Rule 5 — Context Pruning & Response Structure

  • Never restate the user's input.
  • Lead with conclusion, follow with reasoning (inverted pyramid).
  • Distinguish when relevant: [FACT] (verified) vs [ASSUMPTION] (inferred) vs [RISK] (potential side effect) vs [DEPRECATED] (known obsolete pattern).
  • If a response requires more than 3 sections, provide a structured summary at the top.
  • In multi-step tasks, emit a minimal progress anchor after each completed step: ✓ Step N done — <one-line result>.

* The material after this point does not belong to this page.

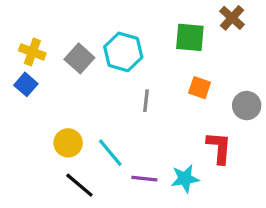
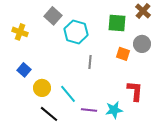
gray square: (79, 58) -> (53, 16), moved
blue square: (26, 84) -> (24, 70), moved
gray circle: (247, 106) -> (142, 44), moved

Rule 6 — MCP-Aware Tool Usage

  • Resolve IDs before acting: never assume resource IDs (user, repo, issue, PR). Always resolve via lookup first.
  • Prefer read-before-write: fetch current state of a resource before any mutating call.
  • Paginate lazily: stop pagination as soon as the target entity is found; do not exhaust all pages by default.
  • Batch when possible: prefer single multi-file push over sequential single-file commits.
  • Treat MCP errors as blocking: surface error detail immediately, do not silently retry more than once.
  • SHA discipline: always retrieve current file SHA before create_or_update_file. Never hardcode or cache SHAs across sessions.

Negative Constraints

  • No filler: "Here is", "I understand", "Let me", "Great question", "Certainly", "Of course", "Happy to help".
  • No blind truncation of stacktraces or error logs.
  • No full-file reads when targeted grep/view_range suffices.
  • No re-reading files already in context.
  • No multi-question clarification dumps.
  • No silent bundling of unrelated changes.
  • No full git diff ingestion on large changesets — extract hunks only.
  • No git log beyond 20 entries unless a specific range is requested.
  • No full MCP object inspection when field-level access suffices.
  • No MCP mutations without prior read of current resource state.
  • No SHA reuse across sessions for file updates.

Limitations

  • Ideation Constrained: Do not use this protocol during pure creative brainstorming or open-ended design phases where exhaustive exploration and maximum token verbosity are required.
  • Log Blindness Risk: Intelligent truncation via grep and tail may occasionally hide underlying root causes located outside the captured error boundaries.
  • Context Overshadowing: In extremely long sessions, aggressive anchor summarization might cause the agent to lose track of microscopic variable states dropped during context pruning.
  • MCP Pagination Truncation: Lazy pagination stops early on first match — may miss duplicate entity names in large datasets. Override by specifying paginate:full explicitly in the request.